Quetelet did not think these “laws” were fixed but, rather, believed in the possibility of intervention to promote social change. For example, in his analysis of the age-crime relation he wrote that although statistical tables seemed stable over time and “offered pretty nearly the same results” across several years they “may yet become gradually modified; it is to effect this modification that the friends of humanity ought to turn their attention.” Quetelet was interested in description and observation but, as this quote attests, in social betterment as well.
Quetelet’s work influenced many different areas of science, including economics and psychology, because it represented a prime example of the use of quantification and statistics to understand human and social phenomena (Jahoda, 2015).
Willhelm Wundt, for example, made reference to Quetelet‘s work in his lectures and writings in the 1860s and seemed inspired by such ideas when he wrote in 1862: “one can learn more psychology with statistical investigations than with all the philosophers, except for Aristotle”. One can tell that quantification through measurement and the use of data was deeply appealing to Wundt. Quetelet’s approach may have also helped convince Wundt of the need to broaden the scope of the new discipline of psychology which was initially largely focused on the functioning of single individuals in well-controlled laboratory settings.

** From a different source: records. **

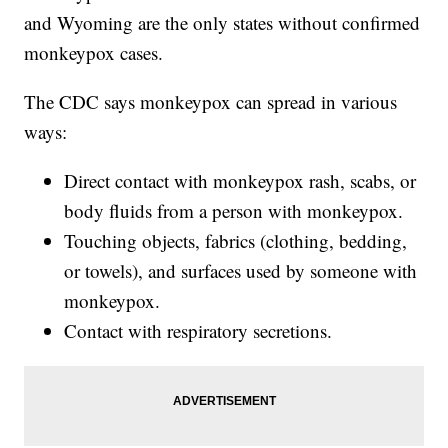
and Wyoming are the only states without confirmed
monkeypox cases.
The CDC says monkeypox can spread in various
ways:
Direct contact with monkeypox rash, scabs, or
body fluids from a person with monkeypox.
Touching objects, fabrics (clothing, bedding,
or towels), and surfaces used by someone with
monkeypox.
Contact with respiratory secretions.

As Kurt Danziger (1990), a historian of psychology, writes:
“For all his interest in experimentation Wundt was sufficiently immersed in the German tradition of objectifying Geist to reject the notion that a study of the isolated individual mind could exhaust the subject matter of psychology. (…) These investigations occupied Wundt increasingly in his later years and resulted in the series of volumes that he published under the general title Volkerpsychologie from 1900 onward. He now expressed himself to the effect that this was the more important part of psychology, which was destined to eclipse experimental psychology.”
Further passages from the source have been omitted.